Nie tylko Ochal miała wsparcie na trasie półmaratonu. W roli pacemakera najlepszych zawodniczek wystąpił Łukasz Oskierko. Przyznał, że to niełatwe zadanie.
– Miałem prowadzić najszybsze panie, mniej więcej na 3.20 na kilometr. To dosyć trudne zadanie, bo trzeba biec ekonomicznie i równo, żeby nie zepsuć biegu osobom, które się prowadzi. To duża odpowiedzialność, ale wszystko się udało. Co kilometr pytałem zawodniczek, czy się dobrze czują, czy przyspieszyć. Do piętnastego kilometra trzymałem założone tempo, a później, jak się grupa rozerwała, zaczęliśmy przyspieszać. Nie wiem, jaki czas bym uzyskał, biegnąc dla siebie. Przekonam się za tydzień w Pradze, gdzie będę walczył o złamanie 1:07 – zapowiedział.

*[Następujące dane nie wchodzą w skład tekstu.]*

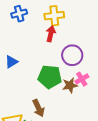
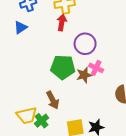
blue triangle: (11, 62) -> (20, 27), moved
pink cross: (82, 79) -> (96, 68), turned -32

Na trasę ze startem i metą na Placu Teatralnym wyruszyło 12 247 biegaczy. Pierwszy półmaraton w stolicy w 2006 roku ukończyło 1066 osób. W następnych latach liczba ta stale rosła. W 2012 roku doszła do 7175, a cztery lata temu, mimo zimowej scenerii i mroźnej pogody, po raz pierwszy przekroczyła 10 tys. Rok temu metę osiągnęło blisko 13 tys. osób.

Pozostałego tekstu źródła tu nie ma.